Horizons vs Mission: Space

Better ride?


  • Total voters
    123

Chicken Guy

Well-Known Member
I find it an unfair comparison since these are two completely different rides. MISSION: Space gets a bad rap just because it replaced a classic and is far more thrilling than the average park guest can handle.
 

vikescaper

Well-Known Member
I went with Horizons only because it was a classic that should have been updated instead of torn down. As a kid, I loved the chose your ending. Mission: Space is a fun ride but it feels like the pavilion is missing something.
 

DisneyAndUniversalFan

Well-Known Member
Original Poster
Fine, but, the point of my original post still stands.
you should still contribute
Alright! Here's mine:

Horizons, by far. One of the most inspiring, captivating, and best Disney attractions of all time. Horizons was educational as much as it was entertaining.

Mission: Space has an interesting concept, but is nothing more than a ride.
 

Jon Good

Member
I worked at Horizons just before it closed and then I was at Test Track watching Horizons being torn down. It was a sad day watching the demolition. Horizons was built really strong, i remember watching as three bulldozers had wire ropes trying to pull the center section down the wire ropes snapped and they had to find another way to tear it down. I also worked at Mission Space when it opened and many guests were coming off sick. I wonder why the built Mission Space as it took many more cast members to run the attraction, Horizons only took 5 or 6.
 
I might be the one person on this website who isn't nostalgic for Horizons. I found it the least interesting of the pavilions at Future World 1.0, and its vision of the future was already dated by the end of the 1980s. Maybe if they tied it in more closely to Carousel of Progress (the animatronic fathers in both appear to be the same model), lightened the mood a little, and included better music (should have used the Sherman Brothers!), my opinion would have changed.

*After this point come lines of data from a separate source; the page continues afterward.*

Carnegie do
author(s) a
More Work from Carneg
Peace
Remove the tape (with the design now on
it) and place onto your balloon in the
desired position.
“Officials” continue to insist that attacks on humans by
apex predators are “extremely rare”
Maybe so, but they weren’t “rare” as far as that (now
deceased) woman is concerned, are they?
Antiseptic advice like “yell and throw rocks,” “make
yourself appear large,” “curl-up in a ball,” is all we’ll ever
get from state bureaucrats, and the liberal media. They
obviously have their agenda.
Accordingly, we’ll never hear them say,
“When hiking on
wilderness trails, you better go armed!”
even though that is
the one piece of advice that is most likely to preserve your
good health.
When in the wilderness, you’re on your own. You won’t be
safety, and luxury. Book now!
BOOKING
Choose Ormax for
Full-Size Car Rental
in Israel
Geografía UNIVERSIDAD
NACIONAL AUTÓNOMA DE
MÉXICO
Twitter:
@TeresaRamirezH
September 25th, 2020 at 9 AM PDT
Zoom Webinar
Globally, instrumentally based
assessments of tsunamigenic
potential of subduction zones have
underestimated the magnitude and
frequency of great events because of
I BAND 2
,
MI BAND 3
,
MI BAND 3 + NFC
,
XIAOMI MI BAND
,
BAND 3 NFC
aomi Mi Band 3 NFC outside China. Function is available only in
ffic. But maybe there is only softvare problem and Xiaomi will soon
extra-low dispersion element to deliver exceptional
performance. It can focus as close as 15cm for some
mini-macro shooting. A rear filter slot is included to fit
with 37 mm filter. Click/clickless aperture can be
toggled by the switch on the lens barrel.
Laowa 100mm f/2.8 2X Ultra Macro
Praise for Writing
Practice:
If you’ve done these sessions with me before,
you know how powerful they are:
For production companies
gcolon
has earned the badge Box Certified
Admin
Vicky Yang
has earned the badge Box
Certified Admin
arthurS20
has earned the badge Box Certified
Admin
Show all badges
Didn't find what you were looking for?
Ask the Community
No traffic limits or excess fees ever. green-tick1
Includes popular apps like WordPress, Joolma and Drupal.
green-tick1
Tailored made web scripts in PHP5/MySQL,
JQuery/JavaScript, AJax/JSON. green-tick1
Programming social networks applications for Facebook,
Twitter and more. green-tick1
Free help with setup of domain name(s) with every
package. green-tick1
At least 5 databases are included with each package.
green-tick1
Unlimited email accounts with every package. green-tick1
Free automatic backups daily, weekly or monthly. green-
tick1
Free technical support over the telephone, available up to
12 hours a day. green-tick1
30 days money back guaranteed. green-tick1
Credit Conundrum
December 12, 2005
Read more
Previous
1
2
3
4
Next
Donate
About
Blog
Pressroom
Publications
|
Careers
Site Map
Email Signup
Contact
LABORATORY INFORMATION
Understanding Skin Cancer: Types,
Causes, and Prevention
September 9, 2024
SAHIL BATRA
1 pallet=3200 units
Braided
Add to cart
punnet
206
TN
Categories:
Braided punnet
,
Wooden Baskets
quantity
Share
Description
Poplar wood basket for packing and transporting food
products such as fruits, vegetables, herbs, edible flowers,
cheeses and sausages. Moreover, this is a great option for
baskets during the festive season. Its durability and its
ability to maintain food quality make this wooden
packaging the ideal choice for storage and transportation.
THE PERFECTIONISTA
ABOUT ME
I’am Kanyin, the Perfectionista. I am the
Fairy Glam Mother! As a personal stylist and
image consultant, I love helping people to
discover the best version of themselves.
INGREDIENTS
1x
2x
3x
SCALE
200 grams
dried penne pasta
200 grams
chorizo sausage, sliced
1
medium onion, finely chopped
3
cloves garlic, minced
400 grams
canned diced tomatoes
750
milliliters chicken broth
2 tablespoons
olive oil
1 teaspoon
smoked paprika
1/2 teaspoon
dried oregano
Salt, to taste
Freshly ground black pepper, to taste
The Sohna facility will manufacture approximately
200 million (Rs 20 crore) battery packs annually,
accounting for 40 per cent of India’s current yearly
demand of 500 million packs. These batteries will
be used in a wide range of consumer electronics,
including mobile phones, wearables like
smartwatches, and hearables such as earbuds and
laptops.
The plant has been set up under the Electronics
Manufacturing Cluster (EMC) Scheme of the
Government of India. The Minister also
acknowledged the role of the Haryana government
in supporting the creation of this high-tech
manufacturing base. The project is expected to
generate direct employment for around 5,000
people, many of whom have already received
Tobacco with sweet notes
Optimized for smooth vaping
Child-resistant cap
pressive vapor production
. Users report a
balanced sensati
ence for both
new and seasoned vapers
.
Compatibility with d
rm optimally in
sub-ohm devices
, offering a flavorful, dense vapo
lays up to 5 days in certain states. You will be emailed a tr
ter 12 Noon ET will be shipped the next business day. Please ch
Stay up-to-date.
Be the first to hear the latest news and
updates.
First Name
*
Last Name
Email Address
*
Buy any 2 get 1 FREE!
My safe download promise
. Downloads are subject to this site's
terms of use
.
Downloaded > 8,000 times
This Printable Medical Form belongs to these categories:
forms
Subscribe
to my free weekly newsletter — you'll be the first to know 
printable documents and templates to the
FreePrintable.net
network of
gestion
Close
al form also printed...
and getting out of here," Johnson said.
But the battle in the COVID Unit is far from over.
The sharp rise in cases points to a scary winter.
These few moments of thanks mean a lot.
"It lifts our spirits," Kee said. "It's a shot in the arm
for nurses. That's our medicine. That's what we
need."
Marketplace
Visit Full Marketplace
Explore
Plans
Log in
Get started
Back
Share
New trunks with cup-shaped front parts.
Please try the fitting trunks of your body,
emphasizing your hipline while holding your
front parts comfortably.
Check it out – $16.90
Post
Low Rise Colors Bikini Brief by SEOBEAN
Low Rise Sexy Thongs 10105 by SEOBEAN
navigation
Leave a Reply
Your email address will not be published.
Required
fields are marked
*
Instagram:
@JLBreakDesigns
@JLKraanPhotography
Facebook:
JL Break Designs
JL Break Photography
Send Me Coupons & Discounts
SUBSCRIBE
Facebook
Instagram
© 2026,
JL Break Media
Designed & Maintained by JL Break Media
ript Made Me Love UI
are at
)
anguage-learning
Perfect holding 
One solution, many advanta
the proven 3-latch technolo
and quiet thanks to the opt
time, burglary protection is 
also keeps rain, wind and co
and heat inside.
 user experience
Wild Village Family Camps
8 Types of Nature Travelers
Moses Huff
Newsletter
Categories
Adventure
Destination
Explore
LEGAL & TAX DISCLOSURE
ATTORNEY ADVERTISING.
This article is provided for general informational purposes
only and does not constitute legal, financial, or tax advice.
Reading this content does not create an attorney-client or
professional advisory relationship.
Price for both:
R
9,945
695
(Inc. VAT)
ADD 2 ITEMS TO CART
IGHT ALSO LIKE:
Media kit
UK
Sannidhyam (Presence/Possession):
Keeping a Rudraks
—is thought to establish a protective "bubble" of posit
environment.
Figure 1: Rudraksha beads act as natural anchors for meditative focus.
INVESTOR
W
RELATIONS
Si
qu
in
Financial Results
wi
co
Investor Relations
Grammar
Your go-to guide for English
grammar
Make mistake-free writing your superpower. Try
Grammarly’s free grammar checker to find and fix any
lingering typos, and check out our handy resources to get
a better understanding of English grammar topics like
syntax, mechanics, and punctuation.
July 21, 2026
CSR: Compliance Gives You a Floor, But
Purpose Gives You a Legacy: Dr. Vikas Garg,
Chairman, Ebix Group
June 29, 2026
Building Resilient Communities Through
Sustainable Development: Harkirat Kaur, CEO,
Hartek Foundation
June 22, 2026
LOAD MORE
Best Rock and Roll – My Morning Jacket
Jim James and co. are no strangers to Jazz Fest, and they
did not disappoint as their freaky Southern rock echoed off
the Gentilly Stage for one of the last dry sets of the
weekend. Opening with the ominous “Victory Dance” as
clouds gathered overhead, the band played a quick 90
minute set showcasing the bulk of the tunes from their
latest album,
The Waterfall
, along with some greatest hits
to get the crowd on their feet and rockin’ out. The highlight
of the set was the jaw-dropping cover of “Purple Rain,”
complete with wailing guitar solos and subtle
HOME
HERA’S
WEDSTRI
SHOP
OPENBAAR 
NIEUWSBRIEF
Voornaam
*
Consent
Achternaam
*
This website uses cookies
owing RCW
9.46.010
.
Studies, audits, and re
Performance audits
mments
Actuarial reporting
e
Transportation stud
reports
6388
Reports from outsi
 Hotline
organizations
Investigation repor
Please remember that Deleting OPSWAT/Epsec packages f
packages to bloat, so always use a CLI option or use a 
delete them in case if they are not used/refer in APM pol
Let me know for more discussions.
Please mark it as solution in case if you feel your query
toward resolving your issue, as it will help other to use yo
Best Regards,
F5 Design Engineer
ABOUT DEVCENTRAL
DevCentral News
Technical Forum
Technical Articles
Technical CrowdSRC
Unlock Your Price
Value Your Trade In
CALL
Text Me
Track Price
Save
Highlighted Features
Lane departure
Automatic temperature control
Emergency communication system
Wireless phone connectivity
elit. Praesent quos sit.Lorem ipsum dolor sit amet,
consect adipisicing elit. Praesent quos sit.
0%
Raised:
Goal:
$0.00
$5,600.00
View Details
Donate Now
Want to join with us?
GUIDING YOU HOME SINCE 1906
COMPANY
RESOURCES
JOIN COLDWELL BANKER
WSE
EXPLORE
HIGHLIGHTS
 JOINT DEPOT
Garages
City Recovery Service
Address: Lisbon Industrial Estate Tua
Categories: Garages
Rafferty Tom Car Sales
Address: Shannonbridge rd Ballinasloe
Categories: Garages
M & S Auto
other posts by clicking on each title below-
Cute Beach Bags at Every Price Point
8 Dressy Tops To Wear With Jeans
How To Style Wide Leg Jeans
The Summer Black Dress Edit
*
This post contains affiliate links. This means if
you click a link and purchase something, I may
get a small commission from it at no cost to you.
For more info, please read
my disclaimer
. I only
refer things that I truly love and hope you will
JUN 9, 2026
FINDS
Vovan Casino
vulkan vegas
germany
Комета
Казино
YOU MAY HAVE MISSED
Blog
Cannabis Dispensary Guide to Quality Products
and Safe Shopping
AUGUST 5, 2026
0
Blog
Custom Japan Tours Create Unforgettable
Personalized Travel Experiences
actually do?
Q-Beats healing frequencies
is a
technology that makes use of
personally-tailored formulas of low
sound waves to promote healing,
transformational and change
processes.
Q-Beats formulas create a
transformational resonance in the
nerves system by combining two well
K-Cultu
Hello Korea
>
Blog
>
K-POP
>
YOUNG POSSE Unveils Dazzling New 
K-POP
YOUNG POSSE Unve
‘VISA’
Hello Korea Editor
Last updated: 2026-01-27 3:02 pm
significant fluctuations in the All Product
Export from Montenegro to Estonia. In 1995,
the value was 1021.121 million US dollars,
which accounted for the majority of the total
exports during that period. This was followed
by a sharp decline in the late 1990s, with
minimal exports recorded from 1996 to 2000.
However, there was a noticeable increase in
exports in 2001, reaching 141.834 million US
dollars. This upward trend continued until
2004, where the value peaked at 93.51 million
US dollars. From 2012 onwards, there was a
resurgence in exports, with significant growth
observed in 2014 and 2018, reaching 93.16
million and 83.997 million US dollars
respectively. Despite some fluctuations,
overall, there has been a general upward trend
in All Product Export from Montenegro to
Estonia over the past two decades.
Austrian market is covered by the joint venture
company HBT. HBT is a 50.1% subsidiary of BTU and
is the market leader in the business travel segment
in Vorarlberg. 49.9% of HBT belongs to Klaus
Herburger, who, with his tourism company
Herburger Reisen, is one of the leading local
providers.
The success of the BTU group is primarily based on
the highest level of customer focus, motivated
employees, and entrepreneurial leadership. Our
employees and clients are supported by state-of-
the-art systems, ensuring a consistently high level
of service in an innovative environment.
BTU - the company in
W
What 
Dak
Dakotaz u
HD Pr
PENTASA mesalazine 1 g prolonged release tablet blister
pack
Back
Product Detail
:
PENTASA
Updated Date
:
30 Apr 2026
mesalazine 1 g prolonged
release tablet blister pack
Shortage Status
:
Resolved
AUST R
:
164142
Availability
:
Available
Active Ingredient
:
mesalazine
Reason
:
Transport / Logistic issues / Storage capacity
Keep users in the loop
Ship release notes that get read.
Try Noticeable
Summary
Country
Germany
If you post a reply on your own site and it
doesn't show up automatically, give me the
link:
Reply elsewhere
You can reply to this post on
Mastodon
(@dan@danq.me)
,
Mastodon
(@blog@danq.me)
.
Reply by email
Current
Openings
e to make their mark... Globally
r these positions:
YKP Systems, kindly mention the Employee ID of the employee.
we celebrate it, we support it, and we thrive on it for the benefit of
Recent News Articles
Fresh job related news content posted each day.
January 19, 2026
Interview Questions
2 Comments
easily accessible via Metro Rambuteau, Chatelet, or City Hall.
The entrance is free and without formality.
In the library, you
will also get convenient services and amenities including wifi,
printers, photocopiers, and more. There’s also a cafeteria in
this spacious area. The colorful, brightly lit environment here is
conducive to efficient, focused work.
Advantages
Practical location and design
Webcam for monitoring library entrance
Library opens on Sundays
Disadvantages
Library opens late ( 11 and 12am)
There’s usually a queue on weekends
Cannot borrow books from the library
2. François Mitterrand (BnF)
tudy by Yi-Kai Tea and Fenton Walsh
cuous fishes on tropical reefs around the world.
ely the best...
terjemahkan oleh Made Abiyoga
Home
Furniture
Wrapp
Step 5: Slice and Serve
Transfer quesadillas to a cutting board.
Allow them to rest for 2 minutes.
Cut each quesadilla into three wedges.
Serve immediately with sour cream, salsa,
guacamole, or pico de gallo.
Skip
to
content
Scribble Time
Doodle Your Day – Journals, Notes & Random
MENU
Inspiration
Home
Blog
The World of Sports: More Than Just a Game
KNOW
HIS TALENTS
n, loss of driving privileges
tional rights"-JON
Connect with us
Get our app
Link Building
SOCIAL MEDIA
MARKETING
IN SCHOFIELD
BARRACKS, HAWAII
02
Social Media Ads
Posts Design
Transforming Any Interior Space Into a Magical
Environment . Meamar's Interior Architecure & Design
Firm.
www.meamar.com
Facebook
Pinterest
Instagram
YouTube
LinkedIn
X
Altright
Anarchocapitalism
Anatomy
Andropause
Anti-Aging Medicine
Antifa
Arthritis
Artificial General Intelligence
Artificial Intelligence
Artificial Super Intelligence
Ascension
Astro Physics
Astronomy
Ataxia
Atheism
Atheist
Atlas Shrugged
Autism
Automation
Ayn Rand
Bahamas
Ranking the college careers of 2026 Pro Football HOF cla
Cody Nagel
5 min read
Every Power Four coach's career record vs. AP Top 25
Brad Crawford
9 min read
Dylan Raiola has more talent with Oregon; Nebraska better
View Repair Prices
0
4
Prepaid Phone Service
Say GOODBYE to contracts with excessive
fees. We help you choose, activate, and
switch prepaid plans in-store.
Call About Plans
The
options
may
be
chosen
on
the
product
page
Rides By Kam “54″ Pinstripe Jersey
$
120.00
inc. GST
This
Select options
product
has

If anything, something like Horizons should have occupied the globe of Spaceship Earth, because Horizons had no specific theme beyond "the future". Hence, it would have served as a better introduction to the park than a ride about the history of communication. Instead, plopping it in a far corner of the land made its general theme of "the future" appear redundant.

...although, in retrospect, the light-speed progression of communications technologies has been the defining feature of the time period between Epcot's opening and the present day. So maybe Spaceship Earth as we have it was a prescient choice after all to introduce the park.
I see where you’re coming from but spaceship earth is the better centerpiece for Epcot (imo) because it poetically illustrates the importance of communication amongst nations (world showcase) in order to better understand one another, and move toward the future. (Hence why it’s so visible throughout the park). I see it as a statement that future world only exists because we were able to communicate and we are able to understand each other as a global community through communicating.
 
I see where you’re coming from but spaceship earth is the better centerpiece for Epcot (imo) because it poetically illustrates the importance of communication amongst nations (world showcase) in order to better understand one another, and move toward the future. (Hence why it’s so visible throughout the park). I see it as a statement that future world only exists because we were able to communicate and we are able to understand each other as a global community through communicating.
And of course this was more representative of the old narrative of the SSE before the 2007 update.